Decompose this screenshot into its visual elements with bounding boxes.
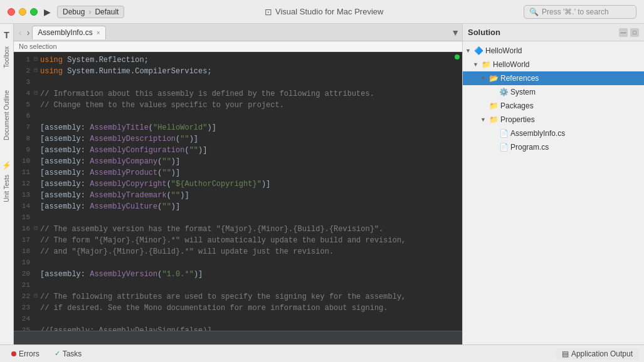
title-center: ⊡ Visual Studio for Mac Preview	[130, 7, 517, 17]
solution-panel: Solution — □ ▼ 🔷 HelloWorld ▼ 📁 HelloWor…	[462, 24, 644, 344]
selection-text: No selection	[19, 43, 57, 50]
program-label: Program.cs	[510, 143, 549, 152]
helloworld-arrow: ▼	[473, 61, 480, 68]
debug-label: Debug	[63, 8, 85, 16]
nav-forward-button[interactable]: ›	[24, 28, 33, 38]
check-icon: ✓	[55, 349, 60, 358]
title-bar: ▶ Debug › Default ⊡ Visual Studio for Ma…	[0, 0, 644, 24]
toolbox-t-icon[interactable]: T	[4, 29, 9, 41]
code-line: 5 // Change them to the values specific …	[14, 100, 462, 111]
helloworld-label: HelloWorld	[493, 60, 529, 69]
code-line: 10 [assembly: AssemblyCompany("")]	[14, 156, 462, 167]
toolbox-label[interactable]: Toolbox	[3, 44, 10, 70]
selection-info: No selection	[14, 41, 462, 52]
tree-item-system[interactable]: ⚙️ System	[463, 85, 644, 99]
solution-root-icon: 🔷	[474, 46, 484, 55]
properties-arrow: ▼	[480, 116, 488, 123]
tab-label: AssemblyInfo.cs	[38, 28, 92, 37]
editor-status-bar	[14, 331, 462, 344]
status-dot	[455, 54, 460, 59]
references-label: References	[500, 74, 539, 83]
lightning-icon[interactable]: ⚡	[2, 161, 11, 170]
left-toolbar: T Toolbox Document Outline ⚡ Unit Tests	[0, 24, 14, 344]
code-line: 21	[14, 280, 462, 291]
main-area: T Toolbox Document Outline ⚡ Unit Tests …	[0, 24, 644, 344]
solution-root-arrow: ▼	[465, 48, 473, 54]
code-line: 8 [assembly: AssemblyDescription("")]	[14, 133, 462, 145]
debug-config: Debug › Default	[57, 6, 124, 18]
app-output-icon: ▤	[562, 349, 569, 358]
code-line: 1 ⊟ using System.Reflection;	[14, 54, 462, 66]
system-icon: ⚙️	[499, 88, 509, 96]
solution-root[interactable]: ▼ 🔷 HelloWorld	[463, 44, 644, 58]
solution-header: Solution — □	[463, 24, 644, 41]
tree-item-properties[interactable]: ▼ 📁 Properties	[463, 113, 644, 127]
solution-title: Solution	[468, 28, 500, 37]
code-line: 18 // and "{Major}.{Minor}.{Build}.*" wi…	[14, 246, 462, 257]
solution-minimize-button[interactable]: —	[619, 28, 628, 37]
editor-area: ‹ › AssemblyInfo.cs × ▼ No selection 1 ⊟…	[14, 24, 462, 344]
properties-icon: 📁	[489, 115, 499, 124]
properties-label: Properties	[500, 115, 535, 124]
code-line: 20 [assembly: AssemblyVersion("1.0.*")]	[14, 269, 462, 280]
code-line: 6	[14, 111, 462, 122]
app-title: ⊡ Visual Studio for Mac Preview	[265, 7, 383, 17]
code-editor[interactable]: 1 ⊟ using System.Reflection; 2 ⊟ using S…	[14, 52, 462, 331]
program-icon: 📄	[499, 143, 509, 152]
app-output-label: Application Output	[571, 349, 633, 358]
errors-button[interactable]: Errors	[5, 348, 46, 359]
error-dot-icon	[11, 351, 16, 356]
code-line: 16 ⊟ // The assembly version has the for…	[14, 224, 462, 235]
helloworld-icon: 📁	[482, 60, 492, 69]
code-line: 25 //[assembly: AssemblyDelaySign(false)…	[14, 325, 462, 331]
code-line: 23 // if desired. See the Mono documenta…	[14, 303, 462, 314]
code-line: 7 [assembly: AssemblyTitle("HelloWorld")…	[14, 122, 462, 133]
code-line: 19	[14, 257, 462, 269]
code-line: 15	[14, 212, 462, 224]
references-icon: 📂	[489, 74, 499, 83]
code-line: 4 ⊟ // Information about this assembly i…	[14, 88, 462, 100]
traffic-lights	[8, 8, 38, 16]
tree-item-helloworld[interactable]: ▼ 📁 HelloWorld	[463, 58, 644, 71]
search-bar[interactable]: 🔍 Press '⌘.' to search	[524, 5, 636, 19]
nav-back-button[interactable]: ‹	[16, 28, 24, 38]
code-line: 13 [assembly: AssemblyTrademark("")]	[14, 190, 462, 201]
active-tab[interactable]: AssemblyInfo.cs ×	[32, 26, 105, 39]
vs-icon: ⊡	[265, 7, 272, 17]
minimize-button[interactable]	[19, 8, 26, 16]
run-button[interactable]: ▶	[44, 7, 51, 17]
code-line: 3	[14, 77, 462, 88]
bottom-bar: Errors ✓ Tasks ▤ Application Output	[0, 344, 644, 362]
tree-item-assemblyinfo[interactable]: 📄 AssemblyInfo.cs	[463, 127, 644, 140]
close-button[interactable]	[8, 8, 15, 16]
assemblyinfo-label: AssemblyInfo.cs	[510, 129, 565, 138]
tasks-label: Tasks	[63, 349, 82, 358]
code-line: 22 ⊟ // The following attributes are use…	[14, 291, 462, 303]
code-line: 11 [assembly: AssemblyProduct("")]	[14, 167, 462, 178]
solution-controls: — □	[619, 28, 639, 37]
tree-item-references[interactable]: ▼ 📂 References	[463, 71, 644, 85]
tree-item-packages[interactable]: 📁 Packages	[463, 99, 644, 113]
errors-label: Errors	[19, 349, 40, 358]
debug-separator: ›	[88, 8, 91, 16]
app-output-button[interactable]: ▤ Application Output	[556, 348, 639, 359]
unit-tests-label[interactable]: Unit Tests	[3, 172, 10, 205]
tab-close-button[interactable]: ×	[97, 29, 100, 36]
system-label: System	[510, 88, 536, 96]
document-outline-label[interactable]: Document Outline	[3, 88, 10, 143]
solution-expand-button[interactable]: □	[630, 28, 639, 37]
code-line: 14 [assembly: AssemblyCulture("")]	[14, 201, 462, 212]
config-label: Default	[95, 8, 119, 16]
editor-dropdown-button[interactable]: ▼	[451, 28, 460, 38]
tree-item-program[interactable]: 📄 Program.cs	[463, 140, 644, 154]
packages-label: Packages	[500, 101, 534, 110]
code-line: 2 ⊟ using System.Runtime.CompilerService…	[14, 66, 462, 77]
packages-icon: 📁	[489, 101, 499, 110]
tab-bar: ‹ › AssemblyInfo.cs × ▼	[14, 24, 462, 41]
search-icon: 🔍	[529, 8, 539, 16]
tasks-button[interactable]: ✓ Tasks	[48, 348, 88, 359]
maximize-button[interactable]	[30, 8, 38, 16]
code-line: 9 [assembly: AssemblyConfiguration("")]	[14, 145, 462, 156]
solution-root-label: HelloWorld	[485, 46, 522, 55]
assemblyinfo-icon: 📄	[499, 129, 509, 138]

--

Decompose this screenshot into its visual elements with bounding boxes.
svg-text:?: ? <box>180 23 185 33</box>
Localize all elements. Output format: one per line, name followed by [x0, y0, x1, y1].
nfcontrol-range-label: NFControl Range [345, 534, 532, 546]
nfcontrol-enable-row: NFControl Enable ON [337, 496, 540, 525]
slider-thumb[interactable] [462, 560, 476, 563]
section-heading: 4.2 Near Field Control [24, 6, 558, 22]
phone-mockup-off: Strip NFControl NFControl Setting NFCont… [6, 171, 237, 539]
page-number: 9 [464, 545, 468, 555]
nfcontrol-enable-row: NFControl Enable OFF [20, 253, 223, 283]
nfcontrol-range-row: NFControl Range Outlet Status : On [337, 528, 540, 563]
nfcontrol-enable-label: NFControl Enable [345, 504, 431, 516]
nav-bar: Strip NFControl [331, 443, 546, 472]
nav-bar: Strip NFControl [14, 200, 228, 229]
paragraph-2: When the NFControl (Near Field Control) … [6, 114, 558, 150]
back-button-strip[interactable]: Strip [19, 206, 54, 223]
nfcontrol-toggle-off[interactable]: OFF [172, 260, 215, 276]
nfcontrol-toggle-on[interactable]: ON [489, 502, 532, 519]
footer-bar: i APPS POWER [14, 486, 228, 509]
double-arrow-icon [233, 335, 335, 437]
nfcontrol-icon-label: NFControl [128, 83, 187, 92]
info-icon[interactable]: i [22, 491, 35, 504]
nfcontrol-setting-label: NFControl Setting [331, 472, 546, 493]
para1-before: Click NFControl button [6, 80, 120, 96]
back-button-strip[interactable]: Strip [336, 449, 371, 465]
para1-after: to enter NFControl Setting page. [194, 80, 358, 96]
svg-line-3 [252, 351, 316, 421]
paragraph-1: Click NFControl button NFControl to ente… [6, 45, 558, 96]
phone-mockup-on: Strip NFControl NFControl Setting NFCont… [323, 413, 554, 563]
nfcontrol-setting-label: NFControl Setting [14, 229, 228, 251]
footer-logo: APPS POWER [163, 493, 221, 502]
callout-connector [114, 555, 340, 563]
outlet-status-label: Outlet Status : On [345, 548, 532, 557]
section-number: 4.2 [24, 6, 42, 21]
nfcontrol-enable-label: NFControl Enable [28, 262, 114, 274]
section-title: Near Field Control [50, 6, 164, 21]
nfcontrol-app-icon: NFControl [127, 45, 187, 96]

--

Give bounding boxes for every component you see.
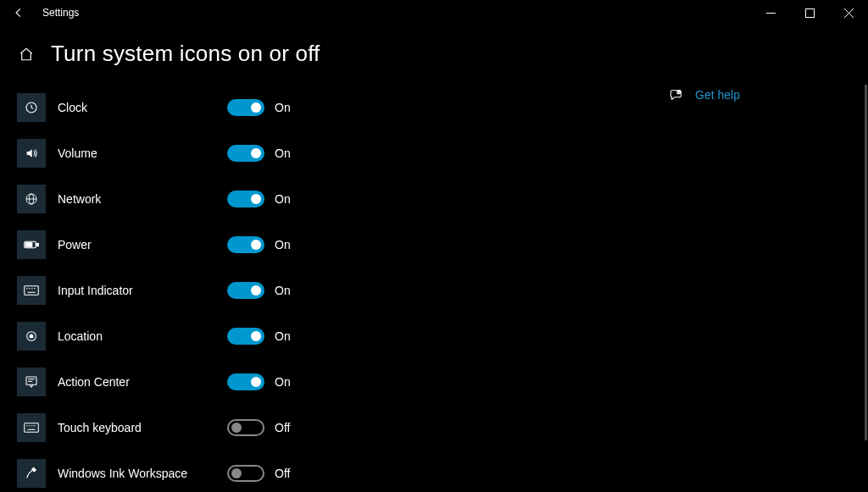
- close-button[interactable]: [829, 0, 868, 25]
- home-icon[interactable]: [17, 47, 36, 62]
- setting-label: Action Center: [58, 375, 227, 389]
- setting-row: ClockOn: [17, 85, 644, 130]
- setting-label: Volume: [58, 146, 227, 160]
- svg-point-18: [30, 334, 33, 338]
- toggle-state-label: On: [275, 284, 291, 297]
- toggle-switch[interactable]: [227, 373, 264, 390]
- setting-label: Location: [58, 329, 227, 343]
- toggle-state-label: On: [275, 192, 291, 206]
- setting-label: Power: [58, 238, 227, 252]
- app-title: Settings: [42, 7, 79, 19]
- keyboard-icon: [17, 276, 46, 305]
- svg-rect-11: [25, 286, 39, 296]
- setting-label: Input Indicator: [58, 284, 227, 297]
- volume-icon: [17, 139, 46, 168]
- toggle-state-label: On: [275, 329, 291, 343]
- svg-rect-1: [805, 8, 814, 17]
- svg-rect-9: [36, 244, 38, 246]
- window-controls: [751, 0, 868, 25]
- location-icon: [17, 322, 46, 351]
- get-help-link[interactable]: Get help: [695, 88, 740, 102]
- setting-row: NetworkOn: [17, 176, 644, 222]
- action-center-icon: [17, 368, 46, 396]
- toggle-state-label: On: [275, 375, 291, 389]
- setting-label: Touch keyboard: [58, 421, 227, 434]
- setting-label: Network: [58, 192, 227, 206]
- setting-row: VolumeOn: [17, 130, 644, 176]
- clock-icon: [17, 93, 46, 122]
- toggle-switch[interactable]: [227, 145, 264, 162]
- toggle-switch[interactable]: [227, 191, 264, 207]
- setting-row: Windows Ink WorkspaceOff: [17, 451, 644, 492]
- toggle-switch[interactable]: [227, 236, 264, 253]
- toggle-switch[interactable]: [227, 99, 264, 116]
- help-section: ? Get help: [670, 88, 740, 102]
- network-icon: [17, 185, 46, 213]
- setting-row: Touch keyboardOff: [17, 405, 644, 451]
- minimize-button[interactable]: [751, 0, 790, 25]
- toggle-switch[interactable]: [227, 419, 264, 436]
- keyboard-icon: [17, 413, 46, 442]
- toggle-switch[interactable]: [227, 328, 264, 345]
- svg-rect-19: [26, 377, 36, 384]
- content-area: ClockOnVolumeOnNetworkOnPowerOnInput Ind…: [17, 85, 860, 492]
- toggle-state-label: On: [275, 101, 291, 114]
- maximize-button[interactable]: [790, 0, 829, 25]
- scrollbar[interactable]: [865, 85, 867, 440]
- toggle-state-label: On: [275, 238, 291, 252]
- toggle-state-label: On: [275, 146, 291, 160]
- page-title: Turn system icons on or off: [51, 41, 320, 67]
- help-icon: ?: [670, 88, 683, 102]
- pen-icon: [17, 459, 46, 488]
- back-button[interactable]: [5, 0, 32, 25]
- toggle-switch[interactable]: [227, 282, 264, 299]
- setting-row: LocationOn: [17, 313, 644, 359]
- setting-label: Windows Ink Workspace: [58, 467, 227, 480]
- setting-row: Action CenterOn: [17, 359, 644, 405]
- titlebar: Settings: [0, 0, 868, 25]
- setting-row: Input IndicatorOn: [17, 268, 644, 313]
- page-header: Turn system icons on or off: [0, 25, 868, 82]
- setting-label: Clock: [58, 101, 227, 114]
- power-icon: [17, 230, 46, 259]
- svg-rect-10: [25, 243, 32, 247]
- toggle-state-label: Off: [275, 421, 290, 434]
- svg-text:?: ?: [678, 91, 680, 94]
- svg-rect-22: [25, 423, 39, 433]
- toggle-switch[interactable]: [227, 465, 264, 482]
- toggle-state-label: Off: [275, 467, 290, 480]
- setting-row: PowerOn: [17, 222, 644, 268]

-- Problem to work on --
Across the listing above, count the lines that contain the string "enable" and report the figure alone.

-- Response area --
4